Creach’s LKA was in an area of town known as Five Corners, near the Johnson C. Smith University campus. He was currently on parole, having served two of five years for hanging bad paper.

The second semen donor was Ray Earl Majerick. Before I could read his list of priors, my e-mail pinged.

A reply from Katy. Already?

Not guilty, but cute kids. Polaroids aren’t uncommon here, or it could be a Fotorama, a knock-off made by Fuji. Some missions are tasked with taking pics of the LNs to jolly them up. Instant cameras are used because they spit out a snapshot you can hand over right away. For personal use, troops use digitals or smartphones.
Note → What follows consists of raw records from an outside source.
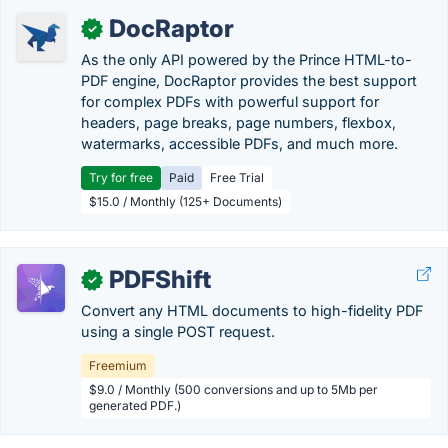
DocRaptor
✓
As the only API powered by the Prince HTML-to-
PDF engine, DocRaptor provides the best support
for complex PDFs with powerful support for
headers, page breaks, page numbers, flexbox,
watermarks, accessible PDFs, and much more.
Try for free
Paid
Free Trial
$15.0 / Monthly (125+ Documents)
PDFShift
✓
Convert any HTML documents to high-fidelity PDF
using a single POST request.
Freemium
$9.0 / Monthly (500 conversions and up to 5Mb per
generated PDF.)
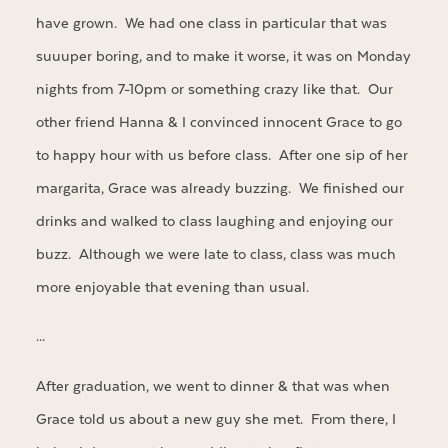
have grown. We had one class in particular that was
suuuper boring, and to make it worse, it was on Monday
nights from 7-10pm or something crazy like that. Our
other friend Hanna & I convinced innocent Grace to go
to happy hour with us before class. After one sip of her
margarita, Grace was already buzzing. We finished our
drinks and walked to class laughing and enjoying our
buzz. Although we were late to class, class was much
more enjoyable that evening than usual.
…
After graduation, we went to dinner & that was when
Grace told us about a new guy she met. From there, I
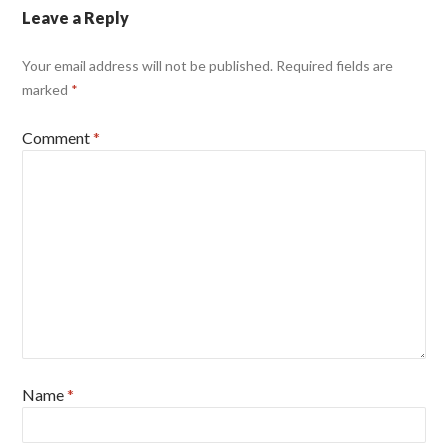
Leave a Reply
Your email address will not be published.
Required fields are
marked
*
Comment
*
Name
*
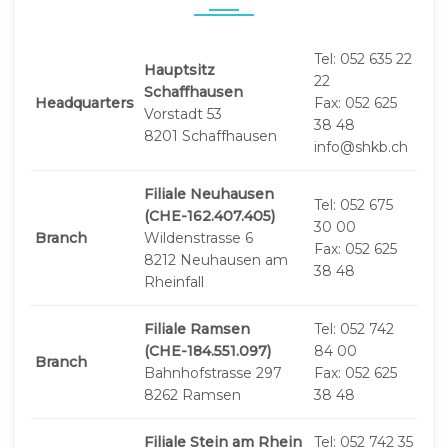
Tel: 052 635 22
Hauptsitz
22
Schaffhausen
Headquarters
Fax: 052 625
Vorstadt 53
38 48
8201 Schaffhausen
info@shkb.ch
Filiale Neuhausen
Tel: 052 675
(CHE-162.407.405)
30 00
Branch
Wildenstrasse 6
Fax: 052 625
8212 Neuhausen am
38 48
Rheinfall
Filiale Ramsen
Tel: 052 742
(CHE-184.551.097)
84 00
Branch
Bahnhofstrasse 297
Fax: 052 625
8262 Ramsen
38 48
Filiale Stein am Rhein
Tel: 052 742 35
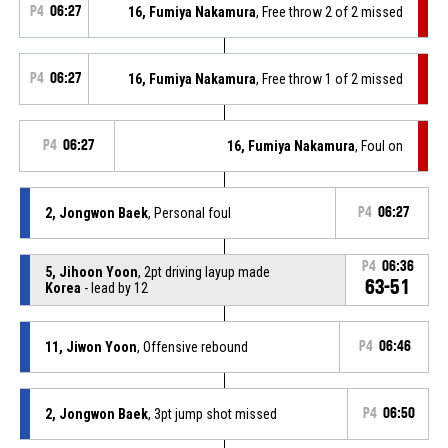
P4
06:27
16, Fumiya Nakamura
, Free throw 2 of 2 missed
P4
06:27
16, Fumiya Nakamura
, Free throw 1 of 2 missed
P4
06:27
16, Fumiya Nakamura
, Foul on
2, Jongwon Baek
, Personal foul
P4
06:27
P4
06:36
5, Jihoon Yoon
, 2pt driving layup made
63-51
Korea
- lead by 12
11, Jiwon Yoon
, Offensive rebound
P4
06:46
2, Jongwon Baek
, 3pt jump shot missed
P4
06:50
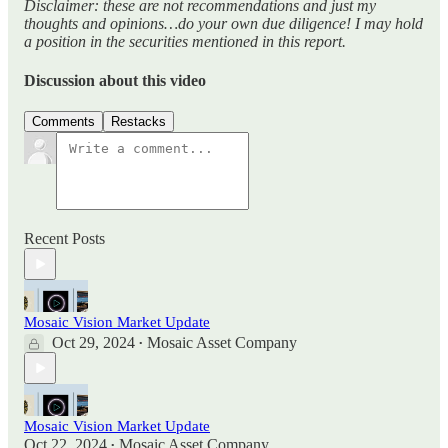
Disclaimer: these are not recommendations and just my
thoughts and opinions…do your own due diligence! I may hold
a position in the securities mentioned in this report.
Discussion about this video
Comments
Restacks
Recent Posts
Mosaic Vision Market Update
Oct 29, 2024
Mosaic Asset Company
•
Mosaic Vision Market Update
Oct 22, 2024
Mosaic Asset Company
•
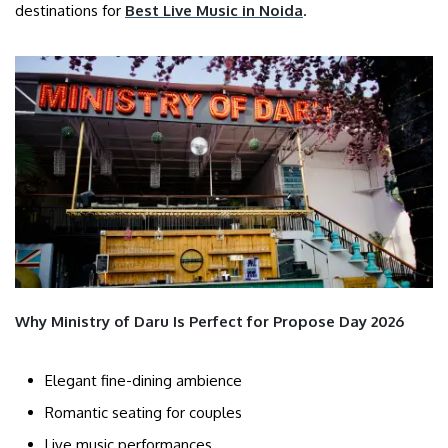
destinations for
Best Live Music in Noida
.
Why Ministry of Daru Is Perfect for Propose Day 2026
Elegant fine-dining ambience
Romantic seating for couples
Live music performances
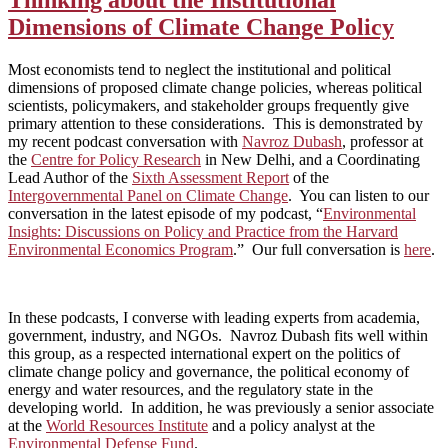
Dimensions of Climate Change Policy
Most economists tend to neglect the institutional and political
dimensions of proposed climate change policies, whereas political
scientists, policymakers, and stakeholder groups frequently give
primary attention to these considerations. This is demonstrated by
my recent podcast conversation with
Navroz Dubash
, professor at
the
Centre for Policy Research
in New Delhi, and a Coordinating
Lead Author of the
Sixth Assessment Report
of the
Intergovernmental Panel on Climate Change
. You can listen to our
conversation in the latest episode of my podcast, “
Environmental
Insights: Discussions on Policy and Practice from the Harvard
Environmental Economics Program
.”
Our full conversation is
here
.
In these podcasts, I converse with leading experts from academia,
government, industry, and NGOs. Navroz Dubash fits well within
this group, as a respected international expert on the politics of
climate change policy and governance, the political economy of
energy and water resources, and the regulatory state in the
developing world. In addition, he was previously a senior associate
at the
World Resources Institute
and a policy analyst at the
Environmental Defense Fund
.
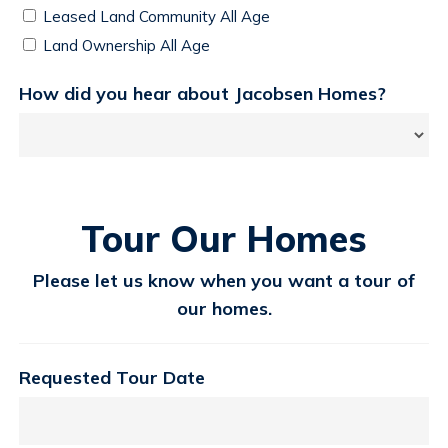
Leased Land Community All Age
Land Ownership All Age
How did you hear about Jacobsen Homes?
Tour Our Homes
Please let us know when you want a tour of
our homes.
Requested Tour Date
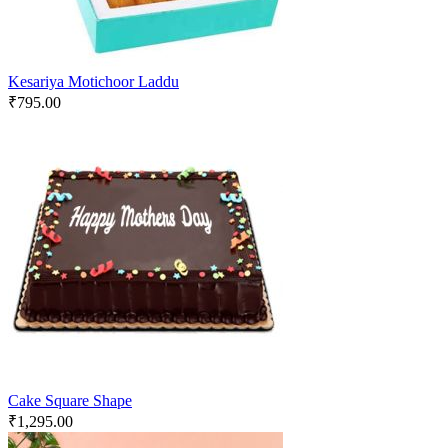
Kesariya Motichoor Laddu
₹
795.00
Cake Square Shape
₹
1,295.00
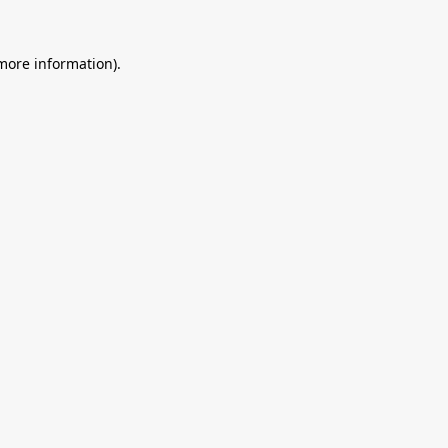
 more information).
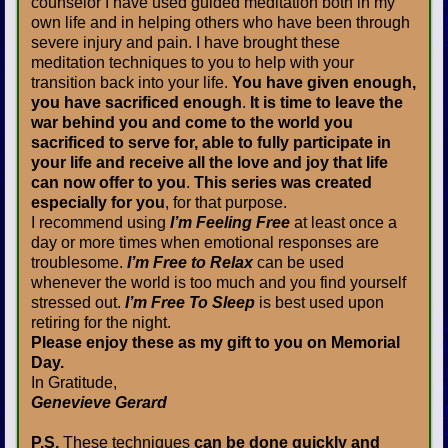
counselor I have used guided meditation both in my
own life and in helping others who have been through
severe injury and pain. I have brought these
meditation techniques to you to help with your
transition back into your life.
You have given enough,
you have sacrificed enough
.
It is time to leave the
war behind you and come to the world you
sacrificed to serve for, able to fully participate in
your life and receive all the love and joy that life
can now offer to you
.
This series was created
especially for you
, for that purpose.
I recommend using
I’m Feeling Free
at least once a
day or more times when emotional responses are
troublesome.
I’m Free to Relax
can be used
whenever the world is too much and you find yourself
stressed out.
I’m Free To Sleep
is best used upon
retiring for the night.
Please enjoy these as my gift to you on Memorial
Day.
In Gratitude,
Genevieve Gerard
P.S.
These techniques
can be done quickly and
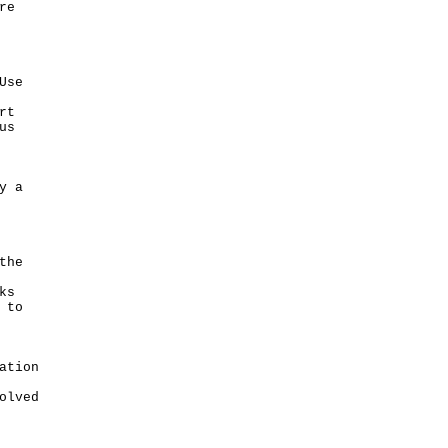
re
Use
rt
us
y a
the
ks
 to
ation
olved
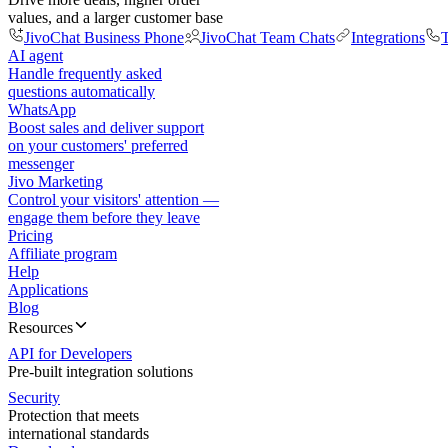
values, and a larger customer base
JivoChat Business Phone
JivoChat Team Chats
Integrations
T
AI agent
Handle frequently asked
questions automatically
WhatsApp
Boost sales and deliver support
on your customers' preferred
messenger
Jivo Marketing
Control your visitors' attention —
engage them before they leave
Pricing
Affiliate program
Help
Applications
Blog
Resources
API for Developers
Pre-built integration solutions
Security
Protection that meets
international standards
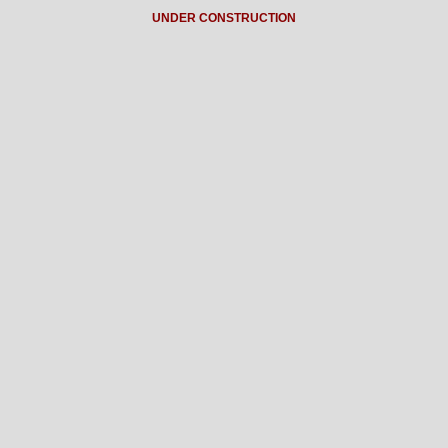
UNDER CONSTRUCTION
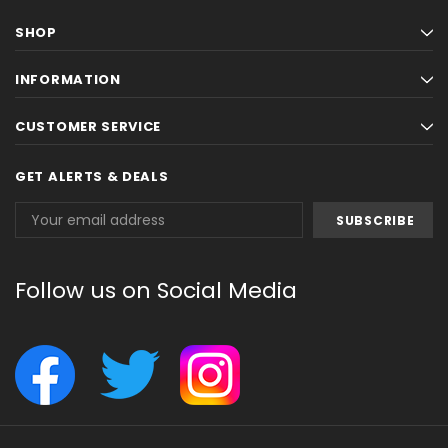
SHOP
INFORMATION
CUSTOMER SERVICE
GET ALERTS & DEALS
Email
Address
Follow us on Social Media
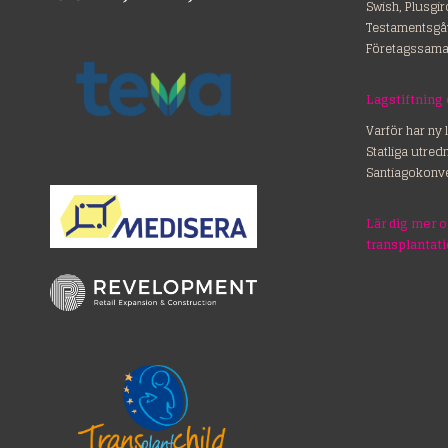
Swish, Plusgi
Testamentsgå
Företagssama
Lagstiftning
Varför har ny 
Statliga utre
Santiagokonv
Lär dig mer 
transplantat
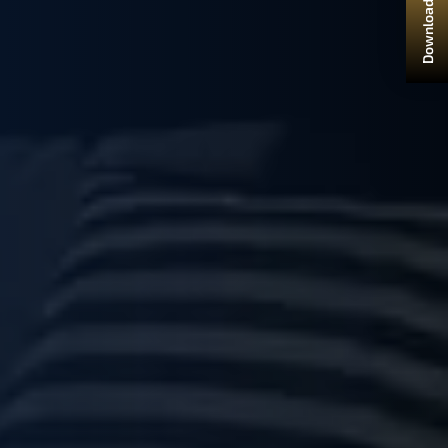
Download Brochure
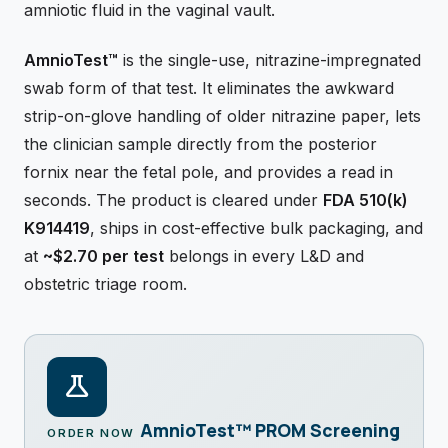
amniotic fluid in the vaginal vault.
AmnioTest™
is the single-use, nitrazine-impregnated
swab form of that test. It eliminates the awkward
strip-on-glove handling of older nitrazine paper, lets
the clinician sample directly from the posterior
fornix near the fetal pole, and provides a read in
seconds. The product is cleared under
FDA 510(k)
K914419
, ships in cost-effective bulk packaging, and
at
~$2.70 per test
belongs in every L&D and
obstetric triage room.
science
AmnioTest™ PROM Screening
ORDER NOW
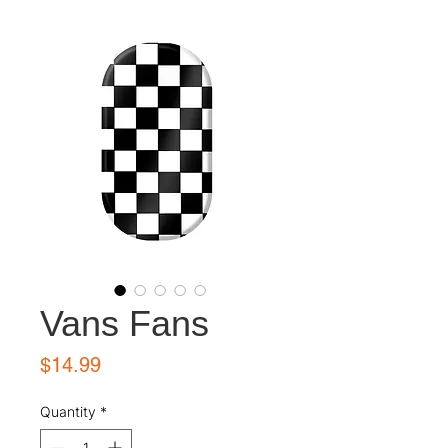
Vans Fans
Price
$14.99
Quantity
*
I went back to the printout on Majerick. His arrest history told a different story from that of Creach. Armed robbery. Assault. False imprisonment. Forcible rape. The guy sounded like seriously bad news. No current tail, but Majerick’s last known address came from the state parole board. It was in Concord.

I placed another call to Slidell. Voicemail. Didn’t people answer their phones anymore?

Easy, Brennan. He may already be talking to Creach and Majerick.

I turned my attention to the bone Larabee had found in Jane Doe’s scalp. As promised, it sat on the blotter, sealed inside a small plastic vial.

After gloving, I removed the vial’s cap and slid the thing onto my palm. The fragment was off-white in color, triangular in shape, and measured approximately two centimeters long by a half centimeter across at the wider end. The narrow end tapered to a very sharp point.

The color looked right. The weight was okay.

I pressed the little triangle to my wrist. It felt cool against my skin. Good.

Yet something was off.

Uneasy, I dug a hand lens, matches, and a safety pin from my desk drawer.

Under magnification, the outer surface of bone should appear to have tiny pores, sometimes black or brown due to soil and other contaminants. Larabee’s sliver looked strangely homogenous, like porcelain or china.

Plastic? Resin?

Placing the sliver on the blotter, I pulled out the business arm of the pin, lit a match, and heated the tip until it glowed red. Then I pressed the hot point to the sliver.